In short, Pruden (2007) writes, “Behavioral finance and technical market analysis are two sides of the same
coin (page 35).” As such, technical analysis offers a time-tested approach to capture market sentiment qualitatively,
using charts and pattern recognition, and quantitatively, using oscillators.
Convergence: Behavioral Finance Meets the Efficient Market Hypothesis
Technical analysis has long drawn upon theories of human behavior. Most recently, technical analysis has
applied the emerging theories of behavioral finance. According to Vasiliou, Eriotis, and Papathanasiou (2008), the
convergence of technical analysis and behavioral finance can be described as follows:
“In the behavioral finance model it is observed rational and irrational expectations
about returns like technical analysis. In behavioral and in technical theory we
observe a combination of fundamental and psychological-emotional factors (page 108).”
The Business Review, Cambridge * Vol. 11 * Num. 2 * December * 2008
50
This aforementioned point of view expressed by Vasiliou, Eriotis, and Papathanasiou (2008) are affirmed
by others (Pruden, 2005). To this end, Pruden (2005) commented that technical analysis and behavioral finance are
“…one and the same in their roots (page 39).”
Momentum trading can be explained with a behavioral asset pricing model (Grinblatt & Keloharju, 2001).
Sirri and Tufano (1998) refer to the inflows of investment dollars into well-publicized, high-performing mutuals
funds as herding. Sornette (2003) posits that market prices consist of two types of information: publicly available
information and “…subtle information formed by the global market that most or all individual traders have not yet
learned to decipher or use (page 279).”
Sornette (2003) allude to the innovation in trading strategies resulting from the convergence of different
explanations of how markets work and often competing approaches to generating a profit in the financial markets.

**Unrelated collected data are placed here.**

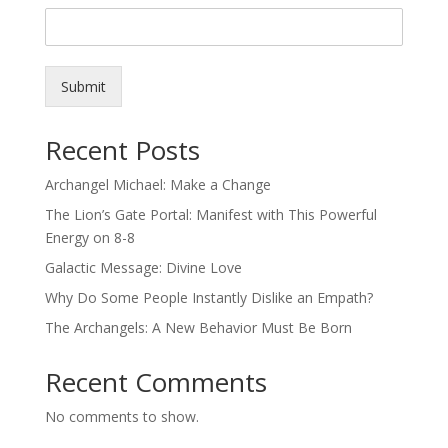
Submit
Recent Posts
Archangel Michael: Make a Change
The Lion’s Gate Portal: Manifest with This Powerful
Energy on 8-8
Galactic Message: Divine Love
Why Do Some People Instantly Dislike an Empath?
The Archangels: A New Behavior Must Be Born
Recent Comments
No comments to show.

Specifically, Sornette (2003) writes about this innovation below:
“Understandably, traders regard their trading systems to be proprietary and are
reluctant to disclose them…Recent theoretical studies indeed suggest that
new strategies coevolving with older ones may surpass them if used only
by a limited number of players (page 354).”
Lo (2005) agrees with the basic premise of Sornette (2003) regarding the convergence of a number of
disciplines to explain how markets work. Lo (2005) also makes the case for the adoption of The Adaptive Market
Hypothesis. The Adaptive Market Hypothesis posits that market ecology, the number of market competitors, the
magnitude of profit opportunities, and the adaptability of market participants using the tenets of behavioral finance
determine some degree of market efficiency. The key difference between The Efficient Market Hypothesis and The
Adaptive Market Hypothesis is the assumption regarding the rationality of investors. EMH assumes rational
investors in contrast to The Adaptive Market Hypothesis which does not make that assumption in all cases.
The Efficacy of Technical Analysis: The Proof is in the Pudding
The results are equivocal regarding the relative efficacy of technical analysis versus fundamental analysis in
making a profit. There are numerous critics of technical analysis because it challenges the efficient market hypothesis
which as become the gold standard in academia. In fact, some have equated technical analysis with astrology (Neely,
1997). Fama (1970) asserted that after factoring in transaction costs that technical trading was not profitable.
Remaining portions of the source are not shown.